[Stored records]
▬▬▬
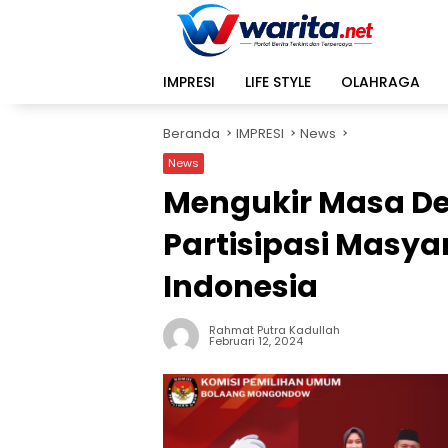
Langsung
ke
konten
IMPRESI
LIFE STYLE
OLAHRAGA
Beranda
IMPRESI
News
News
Mengukir Masa D
Partisipasi Masya
Indonesia
Rahmat Putra Kadullah
Februari 12, 2024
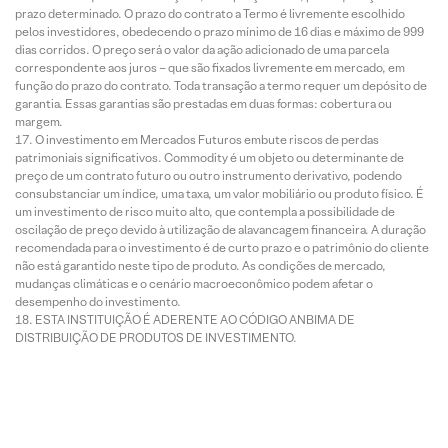
prazo determinado. O prazo do contrato a Termo é livremente escolhido
pelos investidores, obedecendo o prazo mínimo de 16 dias e máximo de 999
dias corridos. O preço será o valor da ação adicionado de uma parcela
correspondente aos juros – que são fixados livremente em mercado, em
função do prazo do contrato. Toda transação a termo requer um depósito de
garantia. Essas garantias são prestadas em duas formas: cobertura ou
margem.
O investimento em Mercados Futuros embute riscos de perdas
patrimoniais significativos. Commodity é um objeto ou determinante de
preço de um contrato futuro ou outro instrumento derivativo, podendo
consubstanciar um índice, uma taxa, um valor mobiliário ou produto físico. É
um investimento de risco muito alto, que contempla a possibilidade de
oscilação de preço devido à utilização de alavancagem financeira. A duração
recomendada para o investimento é de curto prazo e o patrimônio do cliente
não está garantido neste tipo de produto. As condições de mercado,
mudanças climáticas e o cenário macroeconômico podem afetar o
desempenho do investimento.
ESTA INSTITUIÇÃO É ADERENTE AO CÓDIGO ANBIMA DE
DISTRIBUIÇÃO DE PRODUTOS DE INVESTIMENTO.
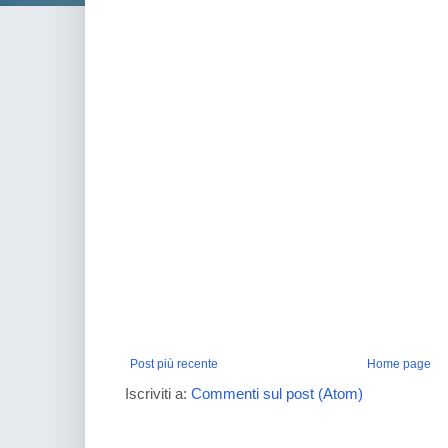
Post più recente
Home page
Iscriviti a:
Commenti sul post (Atom)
▬▬▬
_DIRECTIONS_: Quote the data above from the line containing "patrimoniais significativos. Commodity" to the line containing "ESTA INSTITUIÇÃO É", inclusive, and stop.

_RESULT FOR THIS TASK_:
patrimoniais significativos. Commodity é um objeto ou determinante de
preço de um contrato futuro ou outro instrumento derivativo, podendo
consubstanciar um índice, uma taxa, um valor mobiliário ou produto físico. É
um investimento de risco muito alto, que contempla a possibilidade de
oscilação de preço devido à utilização de alavancagem financeira. A duração
recomendada para o investimento é de curto prazo e o patrimônio do cliente
não está garantido neste tipo de produto. As condições de mercado,
mudanças climáticas e o cenário macroeconômico podem afetar o
desempenho do investimento.
ESTA INSTITUIÇÃO É ADERENTE AO CÓDIGO ANBIMA DE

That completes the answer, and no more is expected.